Rep. John Shimkus (R-Ill.) is preparing legislation aimed at restarting licensing efforts for the mothballed Yucca Mountain repository with the Nuclear Regulatory Commission, a staffer confirmed Wednesday.
Shimkus spokesman Jordan Haverly said the bill would address controversial land and water rights in Nevada that the Energy Department has said make the project “unworkable.” The legislation, which Shimkus hopes to move through the House before the August recess, would also support interim storage of nuclear waste, Haverly confirmed. He did not offer further details.
Shimkus is a member of the House Energy and Commerce Committee, which holds congressional jurisdiction over nuclear waste management, as well as chairman of the panel’s environment subcommittee. Shimkus and his Republican colleagues for months have been preparing for a potential Yucca Mountain restart.
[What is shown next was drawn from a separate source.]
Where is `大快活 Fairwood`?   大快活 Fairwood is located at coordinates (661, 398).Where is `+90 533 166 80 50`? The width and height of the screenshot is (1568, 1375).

Chatter around Washington suggests that resuming development of Yucca Mountain is inevitable, given the election of a Republican president, GOP control of both chambers of Congress, and the retirement of Senate Minority Leader Harry Reid (D-Nev.), who led the crusade against the project.
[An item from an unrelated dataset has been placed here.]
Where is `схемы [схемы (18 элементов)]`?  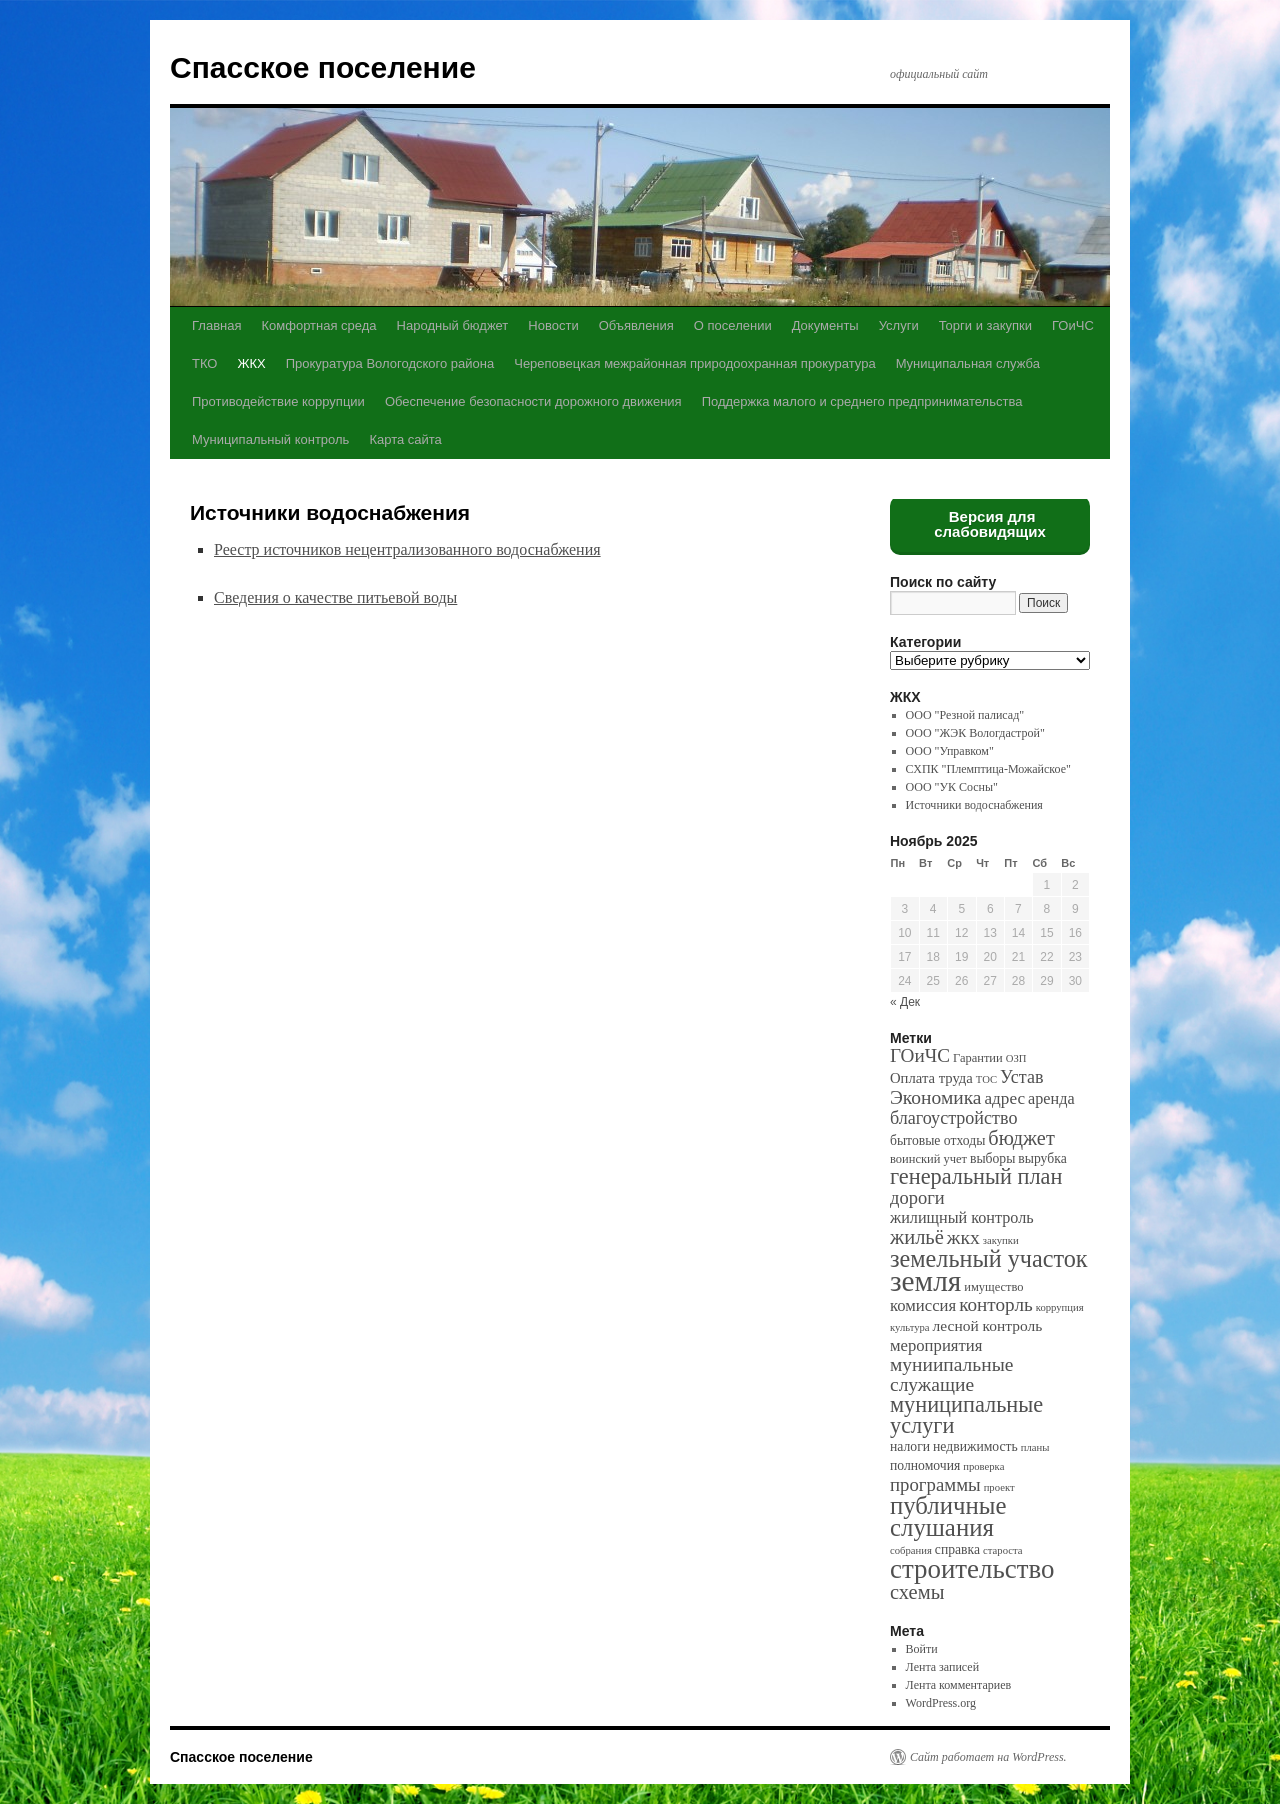 схемы [схемы (18 элементов)] is located at coordinates (917, 1592).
President Donald Trump has not committed one way or another on the repository, dodging questions about Yucca Mountain in October during a campaign interview in Nevada. Trump’s energy secretary-designate, Rick Perry, also was noncommittal during his Senate confirmation hearing in January.
The Obama administration canceled the Yucca project in 2010, eventually instituting a “consent-based” process in which defense nuclear waste and commercial spent fuel would be stored in separate facilities. Shimkus and Rep. Fred Upton (R-Mich.) in March 2016 urged then-Energy Secretary Ernest Moniz to “expeditiously” resume the Yucca Mountain licensing process with the NRC, while also requesting a congressional audit to determine what federal resources are available to resume licensing efforts. The findings of Government Accountability Office audit are expected this spring.
Shimkus earlier this month met with Rep. Darrell Issa (R-Calif.) at the San Onofre Nuclear Generating Station (SONGS) in California, where the two discussed the nuclear waste stalemate. Similar to the situation in scores of other communities, residents in Issa’s district have been calling on the federal government to take title to 3.6 million pounds of nuclear waste at the shuttered plant, which sits along the Pacific coastline.
Issa recently introduced the Interim Consolidated Storage Act, which would allow DOE to enter into public-private contracts for storage of certain high-level radioactive waste and spent nuclear fuel, using money from the federal Nuclear Waste Fund. The bill’s co-sponsors include Rep. Mike Conway (R-Texas), whose district includes a potential interim storage site that Dallas-based Waste Control Specialists plans to build and operate. The House Energy and Commerce Committee has refused to consider nuclear waste legislation that does not address plans at Yucca Mountain.